BUDAYA | TIONGHOANEWS


Selamat datang berkunjung dalam situs blog milik warga Tionghoa Indonesia. Disini kita bisa berbagi berita tentang kegiatan/kejadian tentang Tionghoa seluruh Indonesia dan berbagi artikel-artikel bermanfaat untuk sesama Tionghoa. Jangan lupa partisipasi anda mengajak teman-teman Tionghoa anda untuk ikutan bergabung dalam situs blog ini.

Kamis, 05 April 2012

MENGUAK KEHIDUPAN NYATA ORANG ANEH DI LUAR DUNIAWI (14)

13. Siluman Rubah (2)

Saya bertanya, apakah memohon petir untuk menyambar para siluman ini? Tuan Ping mengangguk. Dia mengatakan bahwa jika sesuai kehendak langit, petir pada malam ini akan menyambar siluman-siluman itu hingga mati, jika tidak sesuai dengan kehendak langit, maka harus mencari cara lain.

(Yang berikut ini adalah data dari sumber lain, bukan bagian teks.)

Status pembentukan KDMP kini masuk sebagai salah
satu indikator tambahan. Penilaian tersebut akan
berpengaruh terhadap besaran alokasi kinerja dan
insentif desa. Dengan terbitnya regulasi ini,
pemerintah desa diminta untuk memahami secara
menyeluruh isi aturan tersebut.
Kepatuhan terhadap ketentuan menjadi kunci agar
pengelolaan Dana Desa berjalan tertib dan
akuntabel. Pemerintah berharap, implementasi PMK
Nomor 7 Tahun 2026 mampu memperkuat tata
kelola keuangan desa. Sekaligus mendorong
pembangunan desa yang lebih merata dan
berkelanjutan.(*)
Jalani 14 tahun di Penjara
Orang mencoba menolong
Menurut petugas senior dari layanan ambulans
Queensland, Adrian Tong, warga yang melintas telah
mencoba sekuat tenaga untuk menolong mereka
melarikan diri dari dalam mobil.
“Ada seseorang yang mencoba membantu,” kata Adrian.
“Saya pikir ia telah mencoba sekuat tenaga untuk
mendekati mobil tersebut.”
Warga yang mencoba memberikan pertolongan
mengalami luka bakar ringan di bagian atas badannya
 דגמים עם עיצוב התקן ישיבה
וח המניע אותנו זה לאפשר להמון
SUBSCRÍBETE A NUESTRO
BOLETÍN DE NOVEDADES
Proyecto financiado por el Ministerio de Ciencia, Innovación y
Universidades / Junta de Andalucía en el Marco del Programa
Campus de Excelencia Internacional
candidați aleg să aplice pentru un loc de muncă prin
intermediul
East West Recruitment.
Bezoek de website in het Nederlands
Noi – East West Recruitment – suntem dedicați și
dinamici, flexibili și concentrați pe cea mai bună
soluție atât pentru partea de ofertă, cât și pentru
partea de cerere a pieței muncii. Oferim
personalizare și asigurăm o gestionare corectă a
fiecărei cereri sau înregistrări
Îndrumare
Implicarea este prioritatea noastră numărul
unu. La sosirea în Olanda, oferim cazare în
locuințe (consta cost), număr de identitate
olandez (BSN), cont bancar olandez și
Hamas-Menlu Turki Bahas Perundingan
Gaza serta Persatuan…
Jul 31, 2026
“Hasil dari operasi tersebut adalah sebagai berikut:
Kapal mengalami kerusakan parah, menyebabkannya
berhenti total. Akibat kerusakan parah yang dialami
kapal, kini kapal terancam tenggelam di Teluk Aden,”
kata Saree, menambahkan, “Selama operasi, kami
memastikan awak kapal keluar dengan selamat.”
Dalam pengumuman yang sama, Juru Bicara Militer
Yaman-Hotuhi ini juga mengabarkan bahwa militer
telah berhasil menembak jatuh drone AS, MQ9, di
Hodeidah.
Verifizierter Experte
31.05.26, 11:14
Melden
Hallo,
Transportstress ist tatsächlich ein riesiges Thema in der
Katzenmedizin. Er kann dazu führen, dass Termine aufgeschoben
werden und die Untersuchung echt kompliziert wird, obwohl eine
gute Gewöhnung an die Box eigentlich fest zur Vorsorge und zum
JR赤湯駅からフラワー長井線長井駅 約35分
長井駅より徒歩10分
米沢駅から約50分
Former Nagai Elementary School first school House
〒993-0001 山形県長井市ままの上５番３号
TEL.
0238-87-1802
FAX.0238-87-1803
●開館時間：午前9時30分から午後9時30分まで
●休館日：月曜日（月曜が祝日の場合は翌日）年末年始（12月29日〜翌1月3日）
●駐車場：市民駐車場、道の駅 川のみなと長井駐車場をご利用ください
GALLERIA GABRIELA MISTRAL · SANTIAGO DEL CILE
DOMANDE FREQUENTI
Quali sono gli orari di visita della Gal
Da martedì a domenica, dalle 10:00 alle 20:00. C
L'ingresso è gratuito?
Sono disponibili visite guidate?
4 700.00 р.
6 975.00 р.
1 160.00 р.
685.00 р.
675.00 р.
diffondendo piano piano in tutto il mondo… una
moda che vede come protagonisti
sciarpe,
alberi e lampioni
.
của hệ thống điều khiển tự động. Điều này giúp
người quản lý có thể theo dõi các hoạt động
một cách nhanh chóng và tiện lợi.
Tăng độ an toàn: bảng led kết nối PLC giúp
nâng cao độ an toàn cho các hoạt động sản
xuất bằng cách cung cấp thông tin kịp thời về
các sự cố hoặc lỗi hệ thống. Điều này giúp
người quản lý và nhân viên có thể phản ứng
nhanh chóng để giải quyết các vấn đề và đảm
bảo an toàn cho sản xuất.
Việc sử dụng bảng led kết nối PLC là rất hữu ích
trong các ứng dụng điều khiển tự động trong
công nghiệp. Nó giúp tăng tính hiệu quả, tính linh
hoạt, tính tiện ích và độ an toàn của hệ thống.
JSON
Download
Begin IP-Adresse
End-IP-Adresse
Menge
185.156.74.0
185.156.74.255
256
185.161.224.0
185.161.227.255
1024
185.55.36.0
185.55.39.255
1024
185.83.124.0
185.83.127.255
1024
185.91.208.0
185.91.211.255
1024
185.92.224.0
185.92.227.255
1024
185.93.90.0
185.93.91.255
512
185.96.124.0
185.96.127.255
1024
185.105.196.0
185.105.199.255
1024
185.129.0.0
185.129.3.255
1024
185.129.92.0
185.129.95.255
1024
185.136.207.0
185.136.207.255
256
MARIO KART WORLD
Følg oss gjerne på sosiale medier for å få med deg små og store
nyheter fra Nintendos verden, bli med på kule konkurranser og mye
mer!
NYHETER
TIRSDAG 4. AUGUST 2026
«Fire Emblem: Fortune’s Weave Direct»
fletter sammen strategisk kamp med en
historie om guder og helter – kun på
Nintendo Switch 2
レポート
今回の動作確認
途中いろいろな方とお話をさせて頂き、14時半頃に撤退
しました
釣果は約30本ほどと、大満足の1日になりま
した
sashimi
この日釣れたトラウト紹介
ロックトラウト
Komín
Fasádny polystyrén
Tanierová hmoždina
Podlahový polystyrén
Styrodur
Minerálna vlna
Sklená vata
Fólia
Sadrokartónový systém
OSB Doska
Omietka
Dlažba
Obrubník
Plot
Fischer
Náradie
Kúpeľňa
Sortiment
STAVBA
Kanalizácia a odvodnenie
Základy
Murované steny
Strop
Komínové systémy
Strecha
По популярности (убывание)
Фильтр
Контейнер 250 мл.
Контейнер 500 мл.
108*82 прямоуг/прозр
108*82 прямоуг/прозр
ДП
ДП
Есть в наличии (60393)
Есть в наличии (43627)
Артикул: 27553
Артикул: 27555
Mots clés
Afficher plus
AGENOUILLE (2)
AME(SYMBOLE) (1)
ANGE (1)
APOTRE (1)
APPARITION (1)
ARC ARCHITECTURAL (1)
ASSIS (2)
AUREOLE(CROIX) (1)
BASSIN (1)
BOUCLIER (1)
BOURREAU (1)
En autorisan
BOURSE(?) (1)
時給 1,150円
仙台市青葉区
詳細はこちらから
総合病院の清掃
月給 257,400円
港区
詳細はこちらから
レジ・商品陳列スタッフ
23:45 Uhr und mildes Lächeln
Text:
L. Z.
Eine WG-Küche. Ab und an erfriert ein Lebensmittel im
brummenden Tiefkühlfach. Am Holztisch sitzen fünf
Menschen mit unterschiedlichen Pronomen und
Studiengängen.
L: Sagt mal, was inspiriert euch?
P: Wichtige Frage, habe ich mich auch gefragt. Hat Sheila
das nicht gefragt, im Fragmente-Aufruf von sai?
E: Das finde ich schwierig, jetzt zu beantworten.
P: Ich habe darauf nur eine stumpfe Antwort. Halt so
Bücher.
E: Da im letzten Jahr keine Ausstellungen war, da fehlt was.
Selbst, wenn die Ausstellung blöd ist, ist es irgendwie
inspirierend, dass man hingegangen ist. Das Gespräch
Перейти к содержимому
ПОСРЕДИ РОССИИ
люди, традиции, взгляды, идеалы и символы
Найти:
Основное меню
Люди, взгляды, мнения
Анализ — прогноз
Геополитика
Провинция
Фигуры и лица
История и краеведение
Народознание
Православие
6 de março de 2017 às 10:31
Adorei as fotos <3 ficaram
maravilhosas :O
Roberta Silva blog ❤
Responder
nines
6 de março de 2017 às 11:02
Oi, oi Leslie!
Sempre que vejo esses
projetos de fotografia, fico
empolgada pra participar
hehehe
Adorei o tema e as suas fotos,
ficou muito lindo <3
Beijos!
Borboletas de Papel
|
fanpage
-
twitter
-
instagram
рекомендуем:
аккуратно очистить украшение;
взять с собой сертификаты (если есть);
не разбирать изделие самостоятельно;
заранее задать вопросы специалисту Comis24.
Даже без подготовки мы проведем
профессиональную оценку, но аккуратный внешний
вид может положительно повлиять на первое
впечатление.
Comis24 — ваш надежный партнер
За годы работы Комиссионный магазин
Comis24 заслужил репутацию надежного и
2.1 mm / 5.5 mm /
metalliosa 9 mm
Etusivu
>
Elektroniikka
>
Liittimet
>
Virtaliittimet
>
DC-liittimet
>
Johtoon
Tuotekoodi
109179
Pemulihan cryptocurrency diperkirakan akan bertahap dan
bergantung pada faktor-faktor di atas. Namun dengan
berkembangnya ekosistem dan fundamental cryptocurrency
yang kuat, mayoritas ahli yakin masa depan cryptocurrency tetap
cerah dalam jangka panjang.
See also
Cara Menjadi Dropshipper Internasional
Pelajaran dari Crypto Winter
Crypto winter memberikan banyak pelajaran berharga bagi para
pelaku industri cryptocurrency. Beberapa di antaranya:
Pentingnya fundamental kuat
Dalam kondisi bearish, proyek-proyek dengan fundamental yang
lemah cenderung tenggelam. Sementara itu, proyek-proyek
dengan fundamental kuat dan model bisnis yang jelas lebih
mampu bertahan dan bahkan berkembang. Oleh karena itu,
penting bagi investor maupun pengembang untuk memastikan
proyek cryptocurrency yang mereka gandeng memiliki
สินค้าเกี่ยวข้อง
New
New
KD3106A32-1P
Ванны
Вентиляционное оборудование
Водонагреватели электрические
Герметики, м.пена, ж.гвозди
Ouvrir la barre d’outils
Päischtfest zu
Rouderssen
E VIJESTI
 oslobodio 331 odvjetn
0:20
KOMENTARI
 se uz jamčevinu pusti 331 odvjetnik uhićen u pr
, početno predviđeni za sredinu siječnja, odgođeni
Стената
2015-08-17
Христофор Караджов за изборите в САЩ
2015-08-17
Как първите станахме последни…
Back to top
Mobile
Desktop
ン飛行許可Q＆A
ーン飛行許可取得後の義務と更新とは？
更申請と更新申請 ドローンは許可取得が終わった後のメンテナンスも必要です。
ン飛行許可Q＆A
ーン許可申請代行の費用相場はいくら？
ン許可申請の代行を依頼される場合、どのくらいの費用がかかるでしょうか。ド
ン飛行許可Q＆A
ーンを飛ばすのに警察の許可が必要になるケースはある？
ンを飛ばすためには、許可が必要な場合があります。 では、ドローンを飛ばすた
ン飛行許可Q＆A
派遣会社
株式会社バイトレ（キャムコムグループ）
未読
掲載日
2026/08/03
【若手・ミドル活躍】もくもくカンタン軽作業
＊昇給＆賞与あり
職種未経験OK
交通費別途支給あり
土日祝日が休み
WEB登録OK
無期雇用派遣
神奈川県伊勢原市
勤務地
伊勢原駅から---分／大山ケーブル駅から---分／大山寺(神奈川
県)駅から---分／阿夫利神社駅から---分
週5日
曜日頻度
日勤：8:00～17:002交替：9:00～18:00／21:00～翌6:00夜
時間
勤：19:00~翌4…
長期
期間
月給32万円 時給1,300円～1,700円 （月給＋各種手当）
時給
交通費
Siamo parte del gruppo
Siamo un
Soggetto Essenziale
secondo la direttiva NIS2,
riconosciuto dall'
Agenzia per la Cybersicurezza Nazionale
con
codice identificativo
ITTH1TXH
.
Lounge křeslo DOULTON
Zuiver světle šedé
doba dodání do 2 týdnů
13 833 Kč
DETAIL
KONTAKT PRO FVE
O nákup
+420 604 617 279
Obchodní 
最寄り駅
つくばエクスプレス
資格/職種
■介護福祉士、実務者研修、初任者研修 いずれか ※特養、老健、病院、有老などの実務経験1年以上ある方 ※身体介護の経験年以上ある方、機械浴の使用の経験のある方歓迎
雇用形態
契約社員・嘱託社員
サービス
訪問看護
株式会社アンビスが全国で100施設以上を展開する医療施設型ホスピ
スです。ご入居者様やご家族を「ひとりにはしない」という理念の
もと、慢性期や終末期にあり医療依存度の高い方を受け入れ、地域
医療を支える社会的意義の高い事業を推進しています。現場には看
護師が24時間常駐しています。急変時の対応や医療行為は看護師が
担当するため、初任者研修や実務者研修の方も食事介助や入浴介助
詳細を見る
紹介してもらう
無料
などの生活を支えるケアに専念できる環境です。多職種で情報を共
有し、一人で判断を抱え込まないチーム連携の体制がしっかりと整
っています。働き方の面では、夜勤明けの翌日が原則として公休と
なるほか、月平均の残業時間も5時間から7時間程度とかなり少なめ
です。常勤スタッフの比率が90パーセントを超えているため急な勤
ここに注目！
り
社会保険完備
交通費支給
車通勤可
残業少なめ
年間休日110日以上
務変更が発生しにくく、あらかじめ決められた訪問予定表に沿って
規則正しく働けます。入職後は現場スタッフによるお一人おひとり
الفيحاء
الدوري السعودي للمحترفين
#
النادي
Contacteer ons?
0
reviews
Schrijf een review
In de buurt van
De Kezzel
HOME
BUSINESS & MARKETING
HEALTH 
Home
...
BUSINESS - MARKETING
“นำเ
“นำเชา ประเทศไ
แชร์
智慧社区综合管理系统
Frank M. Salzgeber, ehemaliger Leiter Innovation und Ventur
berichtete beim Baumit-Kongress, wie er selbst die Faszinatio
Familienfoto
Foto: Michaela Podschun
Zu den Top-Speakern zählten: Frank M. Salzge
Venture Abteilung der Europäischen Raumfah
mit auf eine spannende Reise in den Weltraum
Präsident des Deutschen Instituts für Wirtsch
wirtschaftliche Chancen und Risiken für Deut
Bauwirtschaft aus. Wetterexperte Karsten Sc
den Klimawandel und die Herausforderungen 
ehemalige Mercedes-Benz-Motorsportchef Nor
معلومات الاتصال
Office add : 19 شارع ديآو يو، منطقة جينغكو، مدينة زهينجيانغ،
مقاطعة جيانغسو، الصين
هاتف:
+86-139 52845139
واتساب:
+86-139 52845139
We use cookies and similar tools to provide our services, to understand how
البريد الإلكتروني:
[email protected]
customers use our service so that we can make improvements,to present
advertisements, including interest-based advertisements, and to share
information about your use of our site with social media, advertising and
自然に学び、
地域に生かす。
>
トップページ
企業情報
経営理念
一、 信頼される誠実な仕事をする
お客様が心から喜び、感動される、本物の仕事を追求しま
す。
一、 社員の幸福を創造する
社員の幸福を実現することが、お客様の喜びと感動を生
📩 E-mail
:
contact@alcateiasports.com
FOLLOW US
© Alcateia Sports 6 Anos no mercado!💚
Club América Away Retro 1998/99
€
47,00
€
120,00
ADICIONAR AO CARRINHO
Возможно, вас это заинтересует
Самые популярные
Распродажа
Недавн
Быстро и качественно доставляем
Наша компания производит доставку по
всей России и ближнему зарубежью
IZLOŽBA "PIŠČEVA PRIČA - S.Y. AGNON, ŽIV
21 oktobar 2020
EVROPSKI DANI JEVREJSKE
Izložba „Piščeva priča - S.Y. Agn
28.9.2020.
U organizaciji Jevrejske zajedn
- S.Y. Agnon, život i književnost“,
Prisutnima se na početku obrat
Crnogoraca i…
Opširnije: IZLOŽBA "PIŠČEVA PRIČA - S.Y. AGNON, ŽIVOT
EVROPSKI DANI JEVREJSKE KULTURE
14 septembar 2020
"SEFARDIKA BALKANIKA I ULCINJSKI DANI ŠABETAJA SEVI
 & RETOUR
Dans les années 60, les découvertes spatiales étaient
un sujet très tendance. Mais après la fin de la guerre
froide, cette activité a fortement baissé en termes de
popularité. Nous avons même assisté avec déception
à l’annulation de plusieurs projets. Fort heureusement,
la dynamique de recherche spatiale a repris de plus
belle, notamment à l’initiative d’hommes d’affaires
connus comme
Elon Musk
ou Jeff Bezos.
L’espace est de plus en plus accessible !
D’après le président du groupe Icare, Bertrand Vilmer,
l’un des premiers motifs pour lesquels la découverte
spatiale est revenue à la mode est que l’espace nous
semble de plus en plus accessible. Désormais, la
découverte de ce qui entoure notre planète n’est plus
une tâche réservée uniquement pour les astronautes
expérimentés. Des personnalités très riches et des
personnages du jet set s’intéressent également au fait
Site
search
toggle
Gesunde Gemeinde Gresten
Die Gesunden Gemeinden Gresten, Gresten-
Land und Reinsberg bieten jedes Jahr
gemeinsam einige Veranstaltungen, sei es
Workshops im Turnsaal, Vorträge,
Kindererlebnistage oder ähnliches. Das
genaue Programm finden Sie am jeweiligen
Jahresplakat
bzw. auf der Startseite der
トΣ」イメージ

Malam harinya, Tuan Ping menyuruh  kami tidur di rumah penduduk desa, sementara dia akan ke gunung mengundang petir.

Sekitar jam sepuluh malam, tiba-tiba di langit mulai muncul petir, semakin lama semakin menggelegar, semakin lama semakin terasa dekat, padahal beberapa hari ini langit sangat cerah. Saya tahu pasti Tuan Ping telah berhasil mengundang petir, tampaknya ini sesuai dengan kehendak langit, jadi pasti akan sukses!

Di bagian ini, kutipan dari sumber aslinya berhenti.